SNE vs. t-SNE vs. UMAP: An Evolutionary Guide

Published Jul 15, 2022

Embeddings

Francisco Castillo

Data Scientist / Software Engineer

Introduction

According to multiple estimates, 80% of data generated by businesses today is unstructured data such as text, images, or audio. This data has enormous potential for machine learning applications, but there is some work to be done before it can be used directly. Feature extraction helps extract information from the raw data into embeddings. Embeddings, which we covered in a previous piece, are the backbone of many deep learning models; they are used in GPT-3, DALL·E 2, language models, speech recognition, recommendation systems, and other areas. However, one persistent problem is that it is hard to troubleshoot embeddings and unstructured data today. It is challenging to understand this type of data, let alone recognize new patterns or changes. To help, there are several prominent ways to visualize the embedding representation of the dataset using dimensional reduction techniques. In this piece, we’ll go through three popular dimensionality reduction techniques and their evolution: SNE, t-SNE, and UMAP.

Dimension reduction is a crucial technique in data science that serves as a fundamental tool for both visualization and pre-processing in machine learning. These methods transform high-dimensional data X = {x0, x1, …, xN} into lower-dimensional data Y = {y0, y1, …, yN}, where N represents the number of data points.
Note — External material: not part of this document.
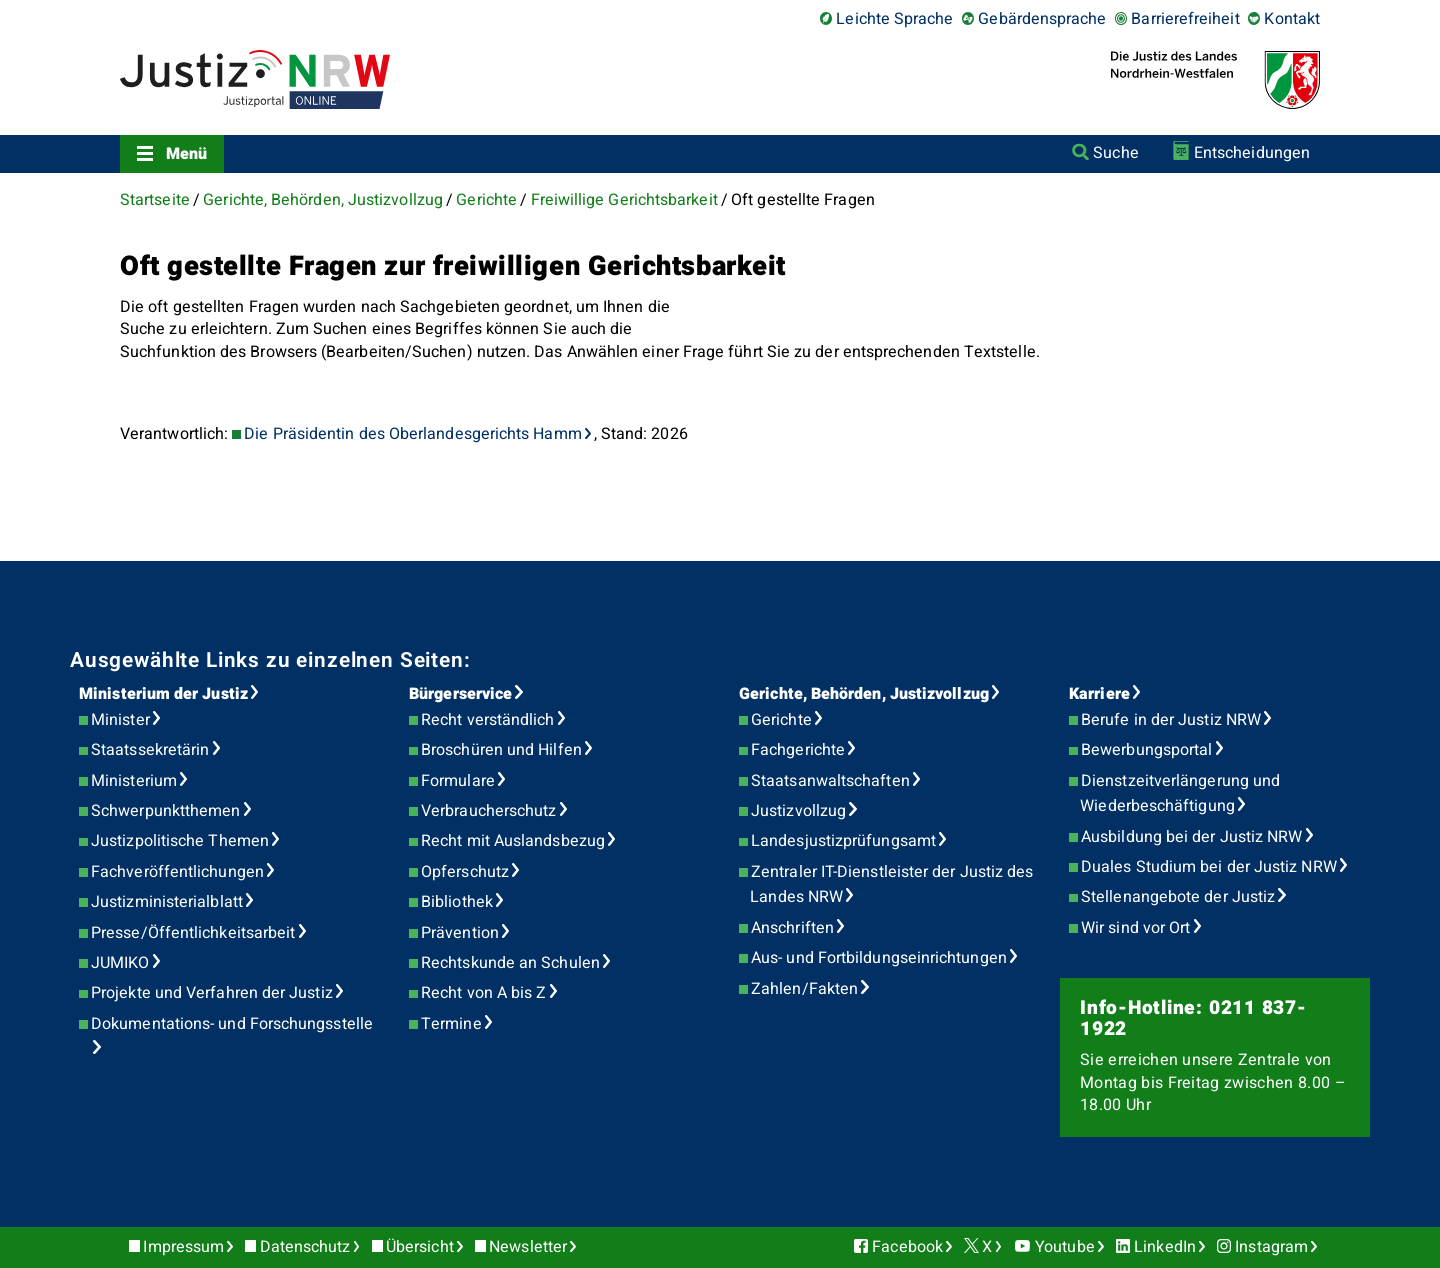 This screenshot has height=1268, width=1440. What do you see at coordinates (798, 811) in the screenshot?
I see `Justizvollzug` at bounding box center [798, 811].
Embeddings, which are often computed in machine learning, are a form of dimension reduction. When dealing with unstructured data, such as images of size WHC (Width, Height, Channels), tokenized language, or audio signals, the input space can be massive. For example, if the input space consists of 1024×1024 images, the input dimensionality exceeds one million. By applying models like ReNet or EfficientNet, embeddings with 1000 dimensions can be extracted, reducing the output space dimensionality by three orders of magnitude. These embeddings are dense, smaller feature vectors that can be referred to as the feature space or embedding space.

Once feature vectors have been generated, further dimensionality reduction is necessary to obtain human-interpretable information. As it is challenging to visualize objects in more than three dimensions, additional tools must be utilized to reduce the dimensionality of the embedding space to two or three dimensions while maintaining relevant structural information.

Dimensionality reduction techniques can be divided into three categories: feature selection, matrix factorization, and neighbor graphs. The latter category, which includes SNE (Stochastic Neighbor Embedding), t-SNE (t-distributed Stochastic Neighbor Embedding), and UMAP (Uniform Manifold Approximation and Projection), will be the focus of this discussion.

SNE, t-SNE, and UMAP are neighbor graphs algorithms that follow a similar process. They begin by computing high-dimensional probabilities p, then low-dimensional probabilities q, followed by the calculation of the cost function C(p,q) by comparing the differences between probabilities. Finally, the cost function is minimized.